Phase 4: Mentorship — Age 65 to 85+
“Mentorship is the time when,
We turn our attention from the constant call of “I” to “Thou”.
— The Anonymous Craftswoman
In Greek mythology, Mentor was the trusted friend of Odysseus (Ulysses) and the tutor of Telemachus, Odysseus’ son. During the Trojan War, Odysseus entrusted the care of his household to Mentor. Since then, Mentor has become a reference to “one who is a trusted advisor”.
Mentoring as an act, usually implies direct interaction in the role of guide, with the learner or mentee in a quality manner. In life, there are times and places when we are called upon to mentor another in the traditional sense, who is facing a challenge and needs a trusted advisor. But these situations as they may appear from time to time throughout our lives last a moment.

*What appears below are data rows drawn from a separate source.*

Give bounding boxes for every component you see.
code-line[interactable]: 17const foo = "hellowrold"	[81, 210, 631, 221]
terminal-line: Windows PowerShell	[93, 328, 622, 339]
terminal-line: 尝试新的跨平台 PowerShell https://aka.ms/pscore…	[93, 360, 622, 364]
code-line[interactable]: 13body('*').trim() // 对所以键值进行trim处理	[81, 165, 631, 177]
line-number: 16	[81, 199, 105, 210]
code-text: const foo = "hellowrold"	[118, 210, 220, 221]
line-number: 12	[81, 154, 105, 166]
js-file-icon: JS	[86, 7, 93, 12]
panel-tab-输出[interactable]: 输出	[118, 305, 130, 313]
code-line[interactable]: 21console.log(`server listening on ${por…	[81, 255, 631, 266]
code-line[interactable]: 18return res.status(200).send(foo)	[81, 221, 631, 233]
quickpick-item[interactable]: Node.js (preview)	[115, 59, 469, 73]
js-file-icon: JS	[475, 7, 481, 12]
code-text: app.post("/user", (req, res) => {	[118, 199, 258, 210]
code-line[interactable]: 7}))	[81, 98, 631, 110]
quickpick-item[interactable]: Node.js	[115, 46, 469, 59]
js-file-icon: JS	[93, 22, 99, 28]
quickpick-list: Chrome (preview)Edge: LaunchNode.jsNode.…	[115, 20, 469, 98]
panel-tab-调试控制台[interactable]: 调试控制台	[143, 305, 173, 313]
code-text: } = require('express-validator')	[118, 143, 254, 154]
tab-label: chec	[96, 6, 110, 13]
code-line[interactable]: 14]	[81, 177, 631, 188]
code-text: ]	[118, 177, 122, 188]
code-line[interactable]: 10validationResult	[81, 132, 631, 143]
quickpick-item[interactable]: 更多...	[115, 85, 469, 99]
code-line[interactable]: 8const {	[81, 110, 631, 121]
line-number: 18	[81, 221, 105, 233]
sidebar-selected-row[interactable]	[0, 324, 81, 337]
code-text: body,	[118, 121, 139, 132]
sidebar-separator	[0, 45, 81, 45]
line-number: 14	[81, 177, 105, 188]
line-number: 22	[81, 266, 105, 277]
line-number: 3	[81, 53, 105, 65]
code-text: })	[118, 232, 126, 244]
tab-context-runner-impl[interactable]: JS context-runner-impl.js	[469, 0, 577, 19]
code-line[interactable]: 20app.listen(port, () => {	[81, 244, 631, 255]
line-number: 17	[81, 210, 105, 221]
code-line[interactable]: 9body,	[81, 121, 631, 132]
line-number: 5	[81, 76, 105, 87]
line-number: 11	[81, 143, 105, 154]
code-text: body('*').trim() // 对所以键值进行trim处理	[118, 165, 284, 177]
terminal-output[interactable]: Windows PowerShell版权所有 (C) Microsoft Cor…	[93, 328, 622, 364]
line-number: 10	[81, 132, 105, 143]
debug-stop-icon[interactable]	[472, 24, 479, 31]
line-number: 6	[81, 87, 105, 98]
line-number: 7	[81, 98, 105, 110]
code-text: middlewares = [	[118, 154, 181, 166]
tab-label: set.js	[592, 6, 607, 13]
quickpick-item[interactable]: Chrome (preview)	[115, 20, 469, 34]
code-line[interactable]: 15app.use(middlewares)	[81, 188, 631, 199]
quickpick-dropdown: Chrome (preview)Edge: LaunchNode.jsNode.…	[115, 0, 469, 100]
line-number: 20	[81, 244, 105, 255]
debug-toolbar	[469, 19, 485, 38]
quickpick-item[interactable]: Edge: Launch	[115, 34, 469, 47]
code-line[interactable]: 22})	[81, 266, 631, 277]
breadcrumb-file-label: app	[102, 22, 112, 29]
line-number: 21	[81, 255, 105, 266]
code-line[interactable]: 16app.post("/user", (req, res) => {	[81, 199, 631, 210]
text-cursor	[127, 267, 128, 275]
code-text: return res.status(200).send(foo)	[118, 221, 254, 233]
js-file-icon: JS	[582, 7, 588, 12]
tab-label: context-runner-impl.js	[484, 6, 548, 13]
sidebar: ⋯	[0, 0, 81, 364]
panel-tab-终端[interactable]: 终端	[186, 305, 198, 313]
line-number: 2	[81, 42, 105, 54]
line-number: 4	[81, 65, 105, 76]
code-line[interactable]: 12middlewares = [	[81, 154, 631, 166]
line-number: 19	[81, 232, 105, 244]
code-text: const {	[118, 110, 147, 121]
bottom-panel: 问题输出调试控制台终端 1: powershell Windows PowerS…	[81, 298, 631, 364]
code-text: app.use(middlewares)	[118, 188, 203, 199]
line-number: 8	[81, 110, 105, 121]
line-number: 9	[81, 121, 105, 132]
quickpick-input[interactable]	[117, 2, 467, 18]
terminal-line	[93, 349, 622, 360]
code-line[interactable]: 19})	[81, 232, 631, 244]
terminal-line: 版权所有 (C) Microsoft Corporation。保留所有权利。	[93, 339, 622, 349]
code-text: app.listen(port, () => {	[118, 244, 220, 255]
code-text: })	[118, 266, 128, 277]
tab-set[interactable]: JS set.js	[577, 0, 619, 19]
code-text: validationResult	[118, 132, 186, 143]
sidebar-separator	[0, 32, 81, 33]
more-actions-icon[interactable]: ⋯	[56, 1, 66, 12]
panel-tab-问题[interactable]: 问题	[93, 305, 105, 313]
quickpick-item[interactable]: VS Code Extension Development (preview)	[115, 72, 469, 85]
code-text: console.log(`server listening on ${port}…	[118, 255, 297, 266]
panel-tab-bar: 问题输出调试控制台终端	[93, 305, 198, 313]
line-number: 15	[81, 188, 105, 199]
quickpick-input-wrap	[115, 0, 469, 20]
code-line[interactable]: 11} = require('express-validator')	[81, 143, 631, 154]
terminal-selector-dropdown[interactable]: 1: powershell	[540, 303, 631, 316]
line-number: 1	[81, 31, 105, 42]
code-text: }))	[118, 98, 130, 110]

After all, we are engaged full-time in Apprenticeship, Journeywork or Masterwork which place our own lives as the center of attention. In the practice of life-as-a-craft, the Mentorship Phase age 65–85 and beyond, is the time when we can now turn our attention from the constant call of “I” to “Thou”.
In the way of craftsmanship, the Mentorship Phase which spans a 20+ year time period, is not referring to the act of personal mentoring in the traditional sense, rather, it defines the fourth phase; the time period in the practice of life as a craft, during which the primary objective is to display and make accessible to those who would seek it, select masterworks, knowledge and skills development exercises as may be recorded in the Master’s Journal, pertaining to the craftsperson’s experience in the subjects they chose to practice from within each of the Five Elements, and an account of their practice of craftsmanship.
Which Artifacts to Select
In the Apprenticeship Phase of life-as-a-craft, the apprentice is focused on what to learn; that is the contents within the Five Elements curriculum of life-as-a-craft, and developing the skill of how to learn or “self-educate in the absence teachers or institutions”. Today, the tools of distance learning available through the world wide web make this more attainable than at any other time in human history.
In the Mentorship Phase the Master craftsman is focused on ‘selecting which masterpieces, craft-knowledge and skills to transfer’, and ‘selecting the appropriate vehicles for transferring these artifacts.
Thus, the primary work to be done in the Mentorship phase is comprised of reviewing and selecting which individual work products and content from one’s Master’s Journal should be ‘called out’ as examples of successes and failures experienced in the task of making ones masterpieces.
This is not a simple task. Making a masterpiece never is.
In the Japanese and broader Zen way of craftsmanship, is a principle known as Ma (pronounced “maah”) which recognizes the empty space or void between solid objects as a ‘thing’ in itself given form by the adjacent objects.
It is this empty space that allows the solid objects to stand out making it easier to fix ones attention. You will have to decide ‘what to leave out’ from among your artifacts, to provide adequate empty space to focus others attention on which artifacts you have decided ‘to leave in’ for display.
In the way of craftsmanship, where one’s craft work is intended to benefit the well-being of the world around us as well as oneself, these selected craft-work artifacts are the tangible contribution to one’s family heritage, and the vehicle for transmitting the message “I did this for all of us” to the next generations of apprentices.